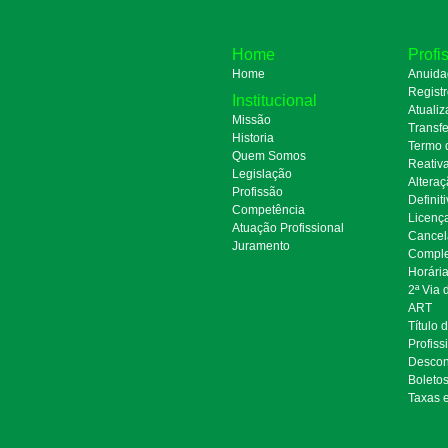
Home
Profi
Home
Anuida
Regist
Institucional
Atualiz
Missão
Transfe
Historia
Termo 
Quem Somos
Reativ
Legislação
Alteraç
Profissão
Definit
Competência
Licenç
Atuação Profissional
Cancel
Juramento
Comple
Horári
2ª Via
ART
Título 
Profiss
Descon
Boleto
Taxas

---

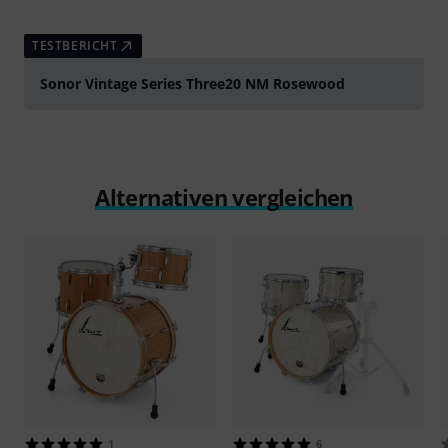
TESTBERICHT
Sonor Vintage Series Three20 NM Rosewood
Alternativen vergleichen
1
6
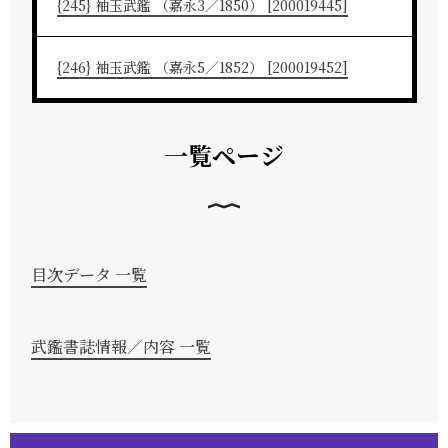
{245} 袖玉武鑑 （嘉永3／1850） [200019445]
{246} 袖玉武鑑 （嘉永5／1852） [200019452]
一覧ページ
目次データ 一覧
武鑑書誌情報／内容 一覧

* * *

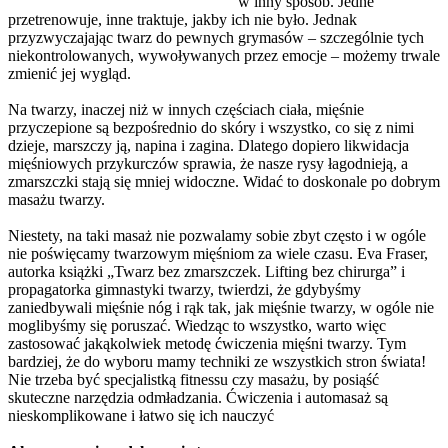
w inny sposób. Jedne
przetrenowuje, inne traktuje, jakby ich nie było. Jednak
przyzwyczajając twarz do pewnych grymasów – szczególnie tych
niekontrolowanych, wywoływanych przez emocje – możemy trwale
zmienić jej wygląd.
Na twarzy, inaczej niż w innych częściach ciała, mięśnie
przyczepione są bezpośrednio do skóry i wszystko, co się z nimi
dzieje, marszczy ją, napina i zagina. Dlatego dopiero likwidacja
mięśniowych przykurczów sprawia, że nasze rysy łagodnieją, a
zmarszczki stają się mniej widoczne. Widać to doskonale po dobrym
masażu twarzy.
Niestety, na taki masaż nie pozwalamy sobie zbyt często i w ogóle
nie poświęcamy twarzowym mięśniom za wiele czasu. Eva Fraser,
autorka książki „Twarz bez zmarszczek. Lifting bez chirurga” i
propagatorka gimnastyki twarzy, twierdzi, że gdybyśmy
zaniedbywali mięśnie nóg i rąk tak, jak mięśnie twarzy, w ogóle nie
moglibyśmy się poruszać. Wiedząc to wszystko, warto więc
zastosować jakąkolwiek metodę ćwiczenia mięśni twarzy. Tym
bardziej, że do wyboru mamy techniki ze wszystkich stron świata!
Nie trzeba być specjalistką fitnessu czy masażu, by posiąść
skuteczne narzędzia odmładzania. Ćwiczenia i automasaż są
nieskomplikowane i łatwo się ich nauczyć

Your assignment
From the entries above, collect every line with the string "ogóle" in it.

Result below
Niestety, na taki masaż nie pozwalamy sobie zbyt często i w ogóle
zaniedbywali mięśnie nóg i rąk tak, jak mięśnie twarzy, w ogóle nie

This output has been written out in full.